_STUDY MATERIAL_
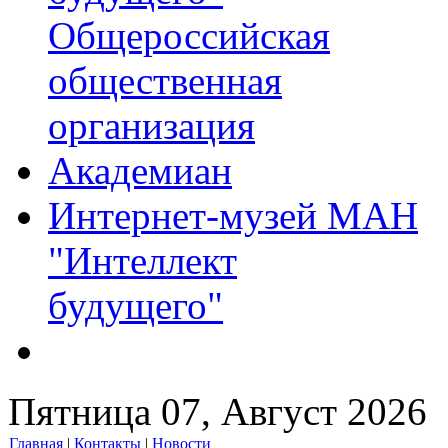
Общероссийская
общественная
организация
Академиан
Интернет-музей МАН
"Интеллект
будущего"
Пятница 07, Август 2026
Главная
|
Контакты
|
Новости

_WHAT YOU SHOULD DO_
Restate the whole listing word for word. Omit the pictures.

_SOLUTION_
Общероссийская
общественная
организация
Академиан
Интернет-музей МАН
"Интеллект
будущего"
Пятница 07, Август 2026
Главная
|
Контакты
|
Новости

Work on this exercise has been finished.